Re: Comparison of philosophical languages
From: | Sally Caves <scaves@...> |
Date: | Saturday, January 25, 2003, 22:29 |
----- Original Message -----
From: "Andrew Nowicki" <andrew@...>
> Andreas Johansson wrote:
> AJ> Quite possibly it doesn't concern you at all,
> AJ> but a language in which (apparently) most nouns
> AJ> are lengthy compounds, without any actual
> AJ> derivational morphemes, strikes me as unnatural.
> You sound like a conservative person.
> aUI and Lojban conlangs also use compound words.
> Each aUI root word is a single letter. Lojban root
> words are 3 or 4 letters long.
But Lojban, nay any philosophical or logical language, is not "natural."
Andreas may have missed the point of your type of conlang, a possibility he
admits to; but his remark has some validity: many languages, natural or
invented, don't turn most of its word into a description. With such a small
root base, Ygyde gets vague, I've noticed, when it starts building words,
especially since compounds can't be repeated for different meanings. Most
natural languages have quite a number of compound words, but a sizeable
number of basic words whose original prehistorical components cannot be
detected within them anymore, even though they may have cognates in other
languages: foot, man, look, see, root, go, do, get, horse, ground, God,
love, ship, file, grind, wolf, bear, birch, but, I, give, get, ill, mean,
boast, BIRD just to mention a few of hundreds of English words whose origins
in Indo-European (if we can find them) don't break down into compounds.
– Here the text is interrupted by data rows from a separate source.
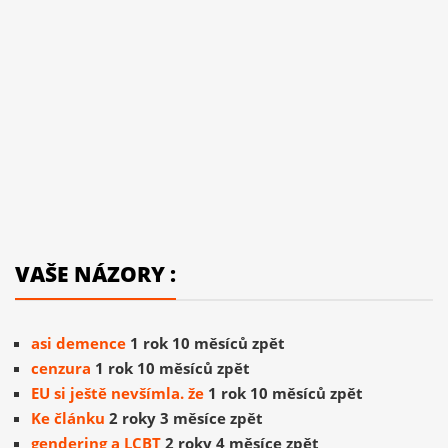
VAŠE NÁZORY :
asi demence
1 rok 10 měsíců zpět
cenzura
1 rok 10 měsíců zpět
EU si ještě nevšímla. že
1 rok 10 měsíců zpět
Ke článku
2 roky 3 měsíce zpět
gendering a LCBT
2 roky 4 měsíce zpět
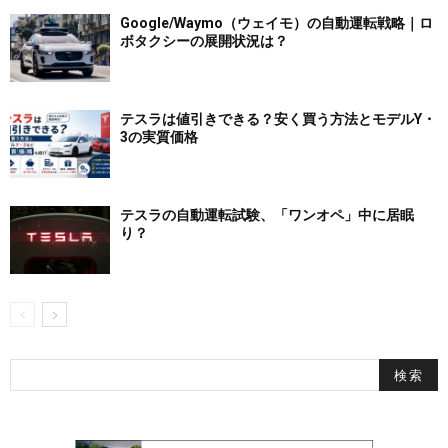
Google/Waymo（ウェイモ）の自動運転戦略｜ロ
ボタクシーの展開状況は？
テスラは値引きできる？安く買う方法とモデルY・
3の実質価格
テスラの自動運転試験、「ワンオペ」中に居眠
り？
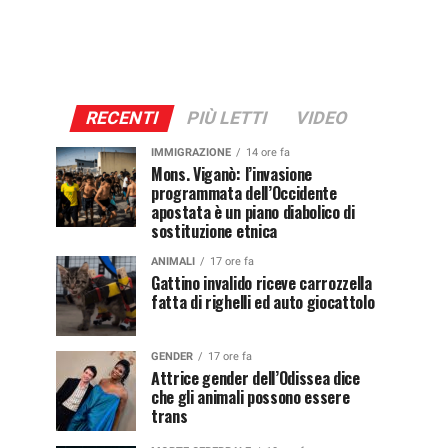
RECENTI
PIÙ LETTI
VIDEO
IMMIGRAZIONE
14 ore fa
Mons. Viganò: l’invasione
programmata dell’Occidente
apostata è un piano diabolico di
sostituzione etnica
ANIMALI
17 ore fa
Gattino invalido riceve carrozzella
fatta di righelli ed auto giocattolo
GENDER
17 ore fa
Attrice gender dell’Odissea dice
che gli animali possono essere
trans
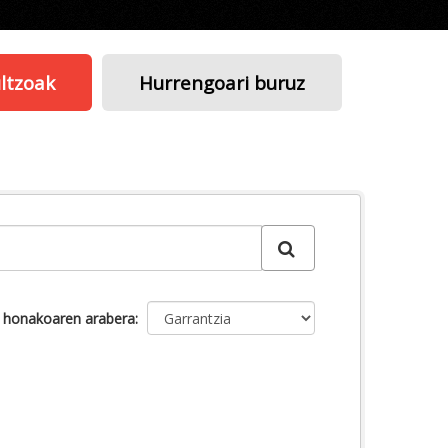
ltzoak
Hurrengoari buruz
u honakoaren arabera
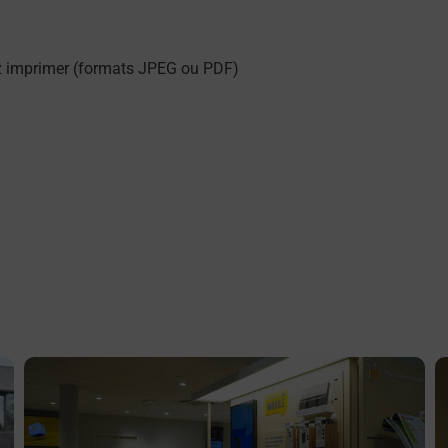
z imprimer (formats JPEG ou PDF)
En savoir plus
E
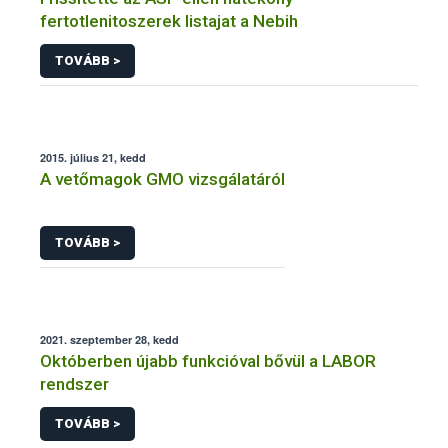
fertotlenitoszerek listajat a Nebih
TOVÁBB >
2015. július 21, kedd
A vetőmagok GMO vizsgálatáról
TOVÁBB >
2021. szeptember 28, kedd
Októberben újabb funkcióval bővül a LABOR
rendszer
TOVÁBB >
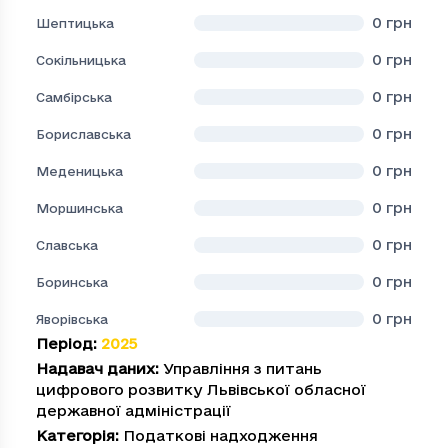
0
грн
Шептицька
0
грн
Сокільницька
0
грн
Самбірська
0
грн
Бориславська
0
грн
Меденицька
0
грн
Моршинська
0
грн
Славська
0
грн
Боринська
0
грн
Яворівська
Період
:
2025
Надавач даних
:
Управління з питань
цифрового розвитку Львівської обласної
державної адміністрації
Категорія
:
Податкові надходження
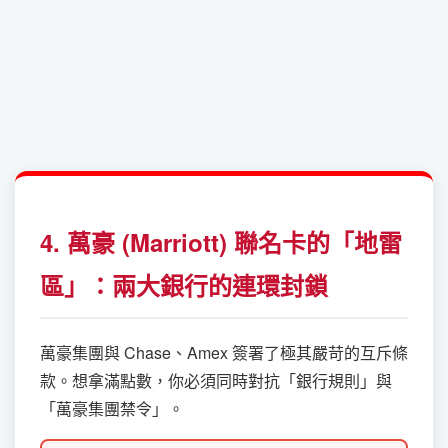
4. 萬豪 (Marriott) 聯名卡的「地雷
區」：兩大銀行的連環封鎖
萬豪集團與 Chase、Amex 簽署了極其嚴苛的互斥條
款。想拿滿點數，你必須同時對抗「銀行規則」與
「萬豪集團禁令」。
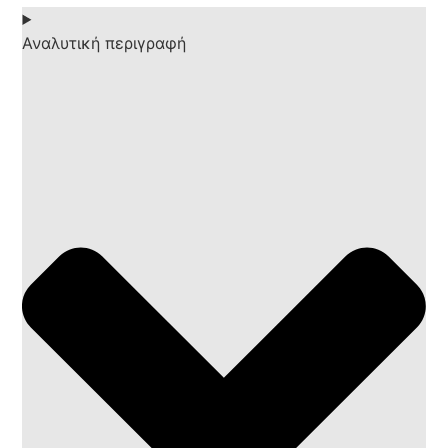
Αναλυτική περιγραφή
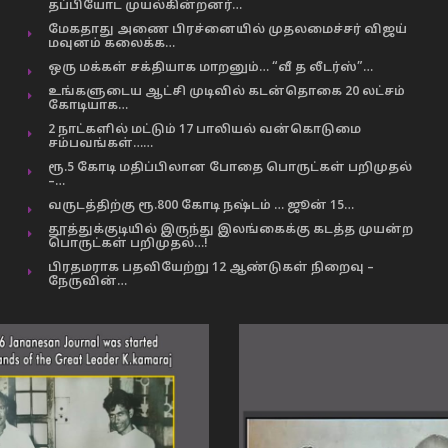
தப்பியோட முயல்கின்றனர்…
மேகதாது அணை பிரச்னையில் முதலமைச்சர் விஜய்
மவுனம் கலைக்க…
ஒரு மக்கள் சக்தியாக மாறனும்… “வீ த லீடர்ஸ்”…
உங்களுடைய ஆட்சி முடிவில் கடன்தொகை 20 லட்சம்
கோடியாக…
2 நாட்களில் மட்டும் 17 பாலியல் வன்கொடுமை
சம்பவங்கள்……
ரூ.5 கோடி மதிப்பிலான போதை பொருட்கள் பறிமுதல்
–…
வருடத்திற்கு ரூ.800 கோடி நஷ்டம் … ஜூன் 15…
தூத்துக்குடியில் இருந்து இலங்கைக்கு கடத்த முயன்ற
பொருட்கள் பறிமுதல்…!
பிரதமராக பதவியேற்று 12 ஆண்டுகள் நிறைவு –
நேருவின்…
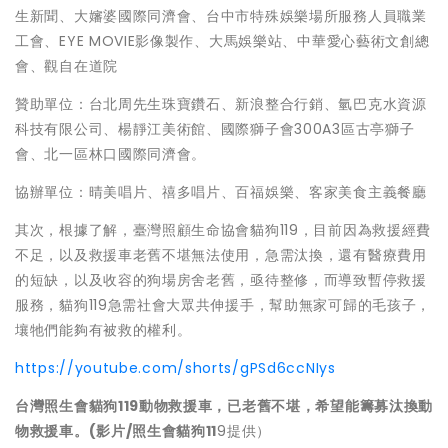
生新聞、大嬸婆國際同濟會、台中市特殊娛樂場所服務人員職業
工會、EYE MOVIE影像製作、大馬娛樂站、中華愛心藝術文創總
會、觀自在道院
贊助單位：台北周先生珠寶鑽石、新浪整合行銷、氫巴克水資源
科技有限公司、楊靜江美術館、國際獅子會300A3區古亭獅子
會、北一區林口國際同濟會。
協辦單位：晴美唱片、禧多唱片、百福娛樂、客家美食主義餐廳
其次，根據了解，臺灣照顧生命協會貓狗119，目前因為救援經費
不足，以及救援車老舊不堪無法使用，急需汰換，還有醫療費用
的短缺，以及收容的狗場房舍老舊，亟待整修，而導致暫停救援
服務，貓狗119急需社會大眾共伸援手，幫助無家可歸的毛孩子，
壤牠們能夠有被救的權利。
https://youtube.com/shorts/gPSd6ccNIys
台灣照生會貓狗119動物救援車，已老舊不堪，希望能籌募汰換動
物救援車。(影片/照生會貓狗11
9提供）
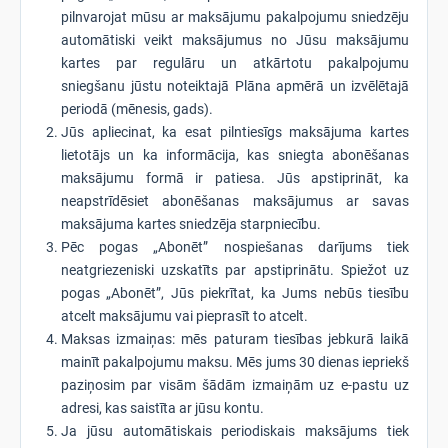
pilnvarojat mūsu ar maksājumu pakalpojumu sniedzēju
automātiski veikt maksājumus no Jūsu maksājumu
kartes par regulāru un atkārtotu pakalpojumu
sniegšanu jūstu noteiktajā Plāna apmērā un izvēlētajā
periodā (mēnesis, gads).
Jūs apliecinat, ka esat pilntiesīgs maksājuma kartes
lietotājs un ka informācija, kas sniegta abonēšanas
maksājumu formā ir patiesa. Jūs apstiprināt, ka
neapstrīdēsiet abonēšanas maksājumus ar savas
maksājuma kartes sniedzēja starpniecību.
Pēc pogas „Abonēt” nospiešanas darījums tiek
neatgriezeniski uzskatīts par apstiprinātu. Spiežot uz
pogas „Abonēt”, Jūs piekrītat, ka Jums nebūs tiesību
atcelt maksājumu vai pieprasīt to atcelt.
Maksas izmaiņas: mēs paturam tiesības jebkurā laikā
mainīt pakalpojumu maksu. Mēs jums 30 dienas iepriekš
paziņosim par visām šādām izmaiņām uz e-pastu uz
adresi, kas saistīta ar jūsu kontu.
Ja jūsu automātiskais periodiskais maksājums tiek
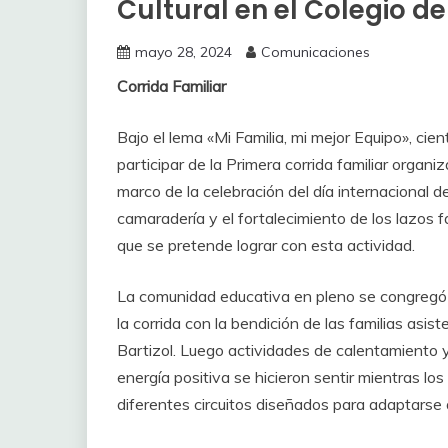
Cultural en el Colegio d
mayo 28, 2024
Comunicaciones
Corrida Familiar
Bajo el lema «Mi Familia, mi mejor Equipo», ci
participar de la Primera corrida familiar organi
marco de la celebración del día internacional de
camaradería y el fortalecimiento de los lazos fa
que se pretende lograr con esta actividad.
La comunidad educativa en pleno se congregó en
la corrida con la bendición de las familias as
Bartizol. Luego actividades de calentamiento y 
energía positiva se hicieron sentir mientras lo
diferentes circuitos diseñados para adaptarse a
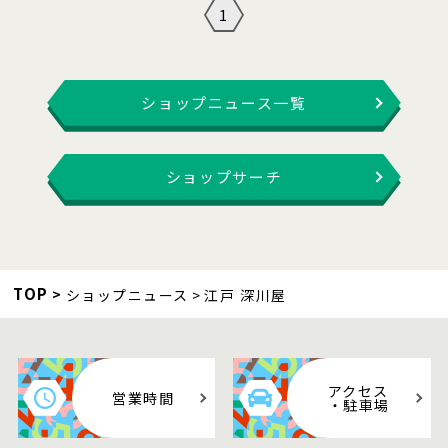
1
ショップニュース一覧
ショップサーチ
TOP
ショップニュース
江戸 深川屋
アクセス
営業時間
・駐車場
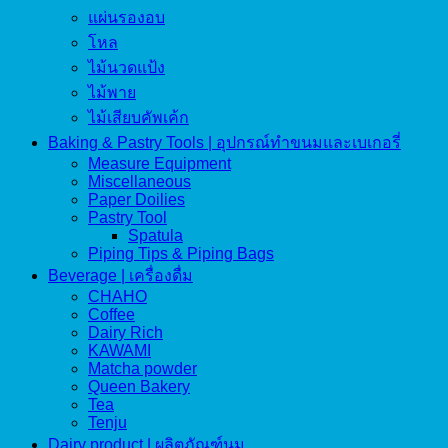
แผ่นรองอบ
โหล
ไม้นวดแป้ง
ไม้พาย
ไม้เสียบคัพเค้ก
Baking & Pastry Tools | อุปกรณ์ทำขนมและเบเกอรี่
Measure Equipment
Miscellaneous
Paper Doilies
Pastry Tool
Spatula
Piping Tips & Piping Bags
Beverage | เครื่องดื่ม
CHAHO
Coffee
Dairy Rich
KAWAMI
Matcha powder
Queen Bakery
Tea
Tenju
Dairy product | ผลิตภัณฑ์นม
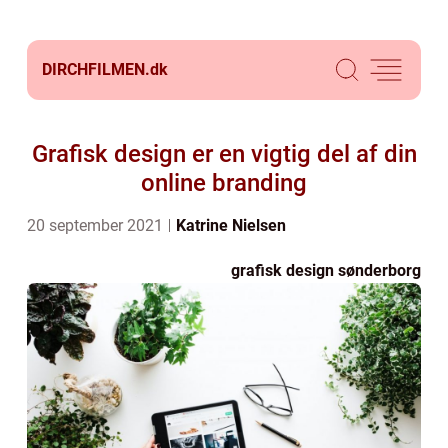
DIRCHFILMEN.
dk
Grafisk design er en vigtig del af din
online branding
20 september 2021
Katrine Nielsen
grafisk design sønderborg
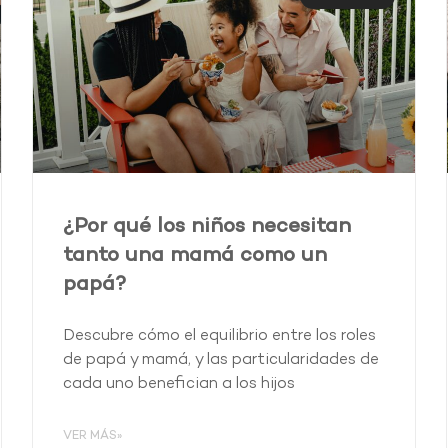
¿Por qué los niños necesitan
tanto una mamá como un
papá?
Descubre cómo el equilibrio entre los roles
de papá y mamá, y las particularidades de
cada uno benefician a los hijos
VER MÁS»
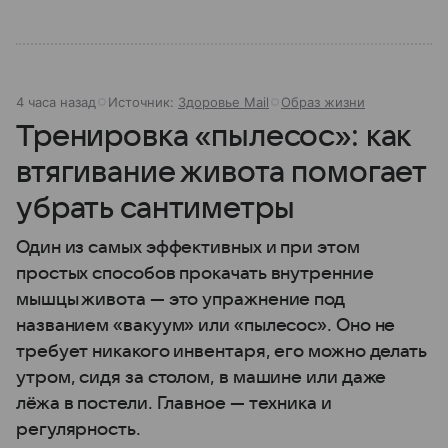
4 часа назад
Источник:
Здоровье Mail
Образ жизни
Тренировка «пылесос»: как
втягивание живота помогает
убрать сантиметры
Один из самых эффективных и при этом
простых способов прокачать внутренние
мышцы живота — это упражнение под
названием «вакуум» или «пылесос». Оно не
требует никакого инвентаря, его можно делать
утром, сидя за столом, в машине или даже
лёжа в постели. Главное — техника и
регулярность.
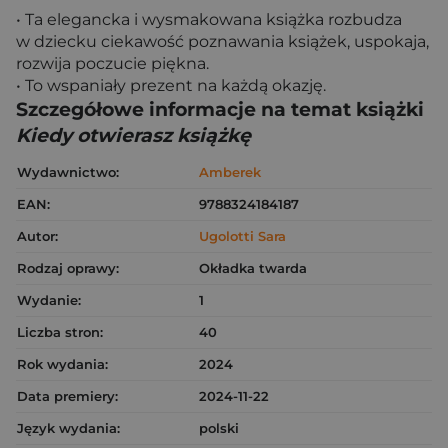
• Ta elegancka i wysmakowana książka rozbudza
w dziecku ciekawość poznawania książek, uspokaja,
rozwija poczucie piękna.
• To wspaniały prezent na każdą okazję.
Szczegółowe informacje na temat książki
Kiedy otwierasz książkę
Wydawnictwo:
Amberek
EAN:
9788324184187
Autor:
Ugolotti Sara
Rodzaj oprawy:
Okładka twarda
Wydanie:
1
Liczba stron:
40
Rok wydania:
2024
Data premiery:
2024-11-22
Język wydania:
polski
Others have suggested that you greatly expand your root base. If the human
brain can learn English, and the adult human brain can learn Esperanto, how
is it that having only 180 words makes Ygyde any easier, when finally it's
the compounds that you have to memorize and their vague suggestings?
> If you have memorized 180 root words of Ygyde, it is
> easy to memorize "money craftsman." The word "accountant"
> is meaningless to someone who learns the English language.
Not if he knows some Latin via French: ad + compt + -ant. "One who counts
toward," or "counts up."
"Money craftsman" could be a lender of money. A banker, a usurer, a maker
of counterfeit money. To get refinements on your words, your phrases will
have to get longer and longer. How is that simple?
And by the way, calling somebody "conservative" is an ad hominem attack,
Andrew--the very thing that some conlangers have apologized or been
chastized for when you came on list. You can call a person's argument
conservative, but calling him a "conservative person" is arrogant.